Ssam in Korean means “wrapped.” There are endless variations, but if you’ve ever been to a Korean barbecue restaurant, you understand the basic concept: take a leaf of lettuce or perilla (a relative of shiso), fold it around some meat, vegetables, and maybe some rice, then top with ssamjang (literally “wrap sauce”). That’s the whole idea. Conceptually it’s almost identical to a tortilla filled with carnitas, beans, rice, and salsa.
Our opening menu at Ssäm Bar owed as much to Korean and Mexican tradition as it did to a late-night takeout habit I’d developed. Whenever I ordered Chinese food to my apartment, I’d be sure to get mushu pork, and then I’d use the pancakes to wrap everything—noodles, rice, stir-fries. Who doesn’t love wrapping food in other food?
The idea of authenticity comes up a lot in the culinary world, both as an ideal and as a criticism. In this conversation, there are usually more questions than answers. What makes something authentic? Is it always better to be authentic? Is authenticity the enemy of innovation? Honestly, having heard these questions asked ad nauseam, I’m bored by the whole topic. Not because it isn’t important. It is. But whenever someone starts talking about authenticity and cultural appropriation, my mind begins to wander. I ask myself, What if my ancestors had traded places and pantries with yours? What would modern Korean food look like if a generation of Changs and Kims and Parks had arrived in Mexico five hundred years ago? What would Mexican food look like? I imagine both cuisines would be even more delicious, and I bet they’d still be wrapping meat and vegetables in tortillas and leaves. We humans are more alike in our tastes than we think. Even with completely different tools and ingredients, we’re bound to arrive at the same conclusions.
I know this isn’t an airtight idea, politically speaking. It can be taken as license to do whatever you want without consideration for the source material. But as an Asian chef, I tend to get away with posing such scenarios more than I would if I were a white guy explaining why his Nashville hot chicken doughnut is actually an homage to black cooks. Yellow privilege, baby! It’s one of the few perks of being Asian that makes up for, you know, your skin color being referred to as “yellow.”
Anyway, as a creative engine in the kitchen, it’s a powerful thought exercise.*1
At Ssäm, we would have the same setup as Chipotle. The diners would see all their options arranged in front of them and customize their meal as they made their way from one end of the line to the cash register. They’d be served by legitimate chefs, sit in a decently appointed dining room, and listen to good music while enjoying affordable and carefully prepared food before heading back to work.
How could we lose?
We were a flop. People were not ready to follow us on our foray into fast food. Diners, it seemed, still wanted dining to feel special.
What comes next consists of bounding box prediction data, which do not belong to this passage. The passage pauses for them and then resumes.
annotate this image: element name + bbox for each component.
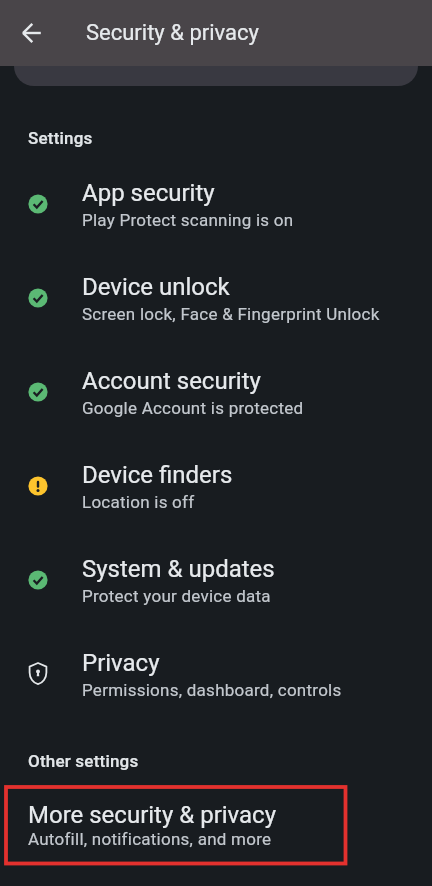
staticText: Security & privacy (86, 20, 259, 46)
staticText: Device unlock (82, 273, 230, 301)
staticText: Protect your device data (82, 586, 271, 606)
staticText: App security (82, 179, 215, 207)
button[interactable]: System & updates (0, 533, 432, 627)
staticText: Settings (28, 128, 93, 148)
staticText: Screen lock, Face & Fingerprint Unlock (82, 304, 380, 324)
button[interactable]: Device unlock (0, 251, 432, 345)
button[interactable]: Privacy (0, 627, 432, 721)
button[interactable]: Device finders (0, 439, 432, 533)
button[interactable]: More security & privacy (0, 801, 432, 849)
button[interactable]: App security (0, 157, 432, 251)
staticText: Other settings (28, 751, 139, 771)
staticText: Play Protect scanning is on (82, 210, 294, 230)
staticText: Permissions, dashboard, controls (82, 680, 342, 700)
button[interactable] (21, 21, 45, 45)
staticText: System & updates (82, 555, 275, 583)
staticText: More security & privacy (28, 801, 277, 829)
staticText: Autofill, notifications, and more (28, 829, 272, 849)
staticText: Privacy (82, 649, 160, 677)
staticText: Device finders (82, 461, 233, 489)
staticText: Google Account is protected (82, 398, 304, 418)
staticText: Account security (82, 367, 261, 395)
button[interactable]: Account security (0, 345, 432, 439)
staticText: Location is off (82, 492, 195, 512)
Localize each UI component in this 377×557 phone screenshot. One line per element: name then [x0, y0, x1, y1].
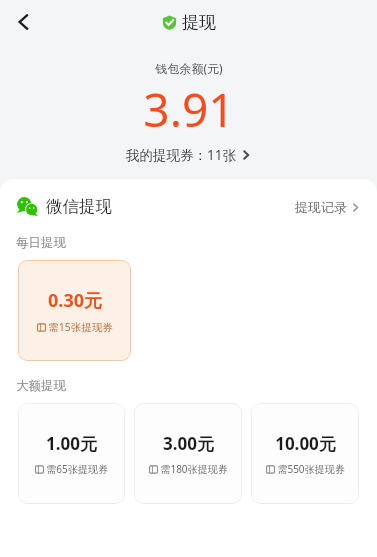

I couldn’t convince them that this wasn’t just a cynical cash grab, or that we were trying to make food better at all levels.
Sometimes we would have colossal lines out the door, but far more days were spent scrubbing down the kitchen one extra time just to have something to do. For all practical purposes, we were dead. Forget about feeding the masses; we could barely count on Noodle Bar regulars to drop by once a week.
Thankfully, no major critics came. Why would they have bothered? We’d probably be out of business before their reviews came out.
“Just wait and hopefully people will come around” was my uninspiring take on Kevin Costner’s mantra in Field of Dreams.
As confusing as Ssäm Bar was to patrons, it was equally dispiriting for my chefs. Thanks to the storm of press for Noodle Bar, more reputable cooks had joined us. They had shown up to grind it out and cook exciting food but ended up intermittently scooping carnitas.
I’d promised them that entering the Momofuku universe meant no systems or hierarchies. They could cut the line, just as I had. I used to tell them, “We don’t have titles, because if you don’t know what you’re supposed to be doing, you don’t belong here.” It’s the sort of off-brand Confucian saying that covered up my own lack of clarity. I do believe that putting too much stock in titles and org charts can stifle a company. At the same time, not everyone thrives in an environment without structure or direction or a clear chain of command.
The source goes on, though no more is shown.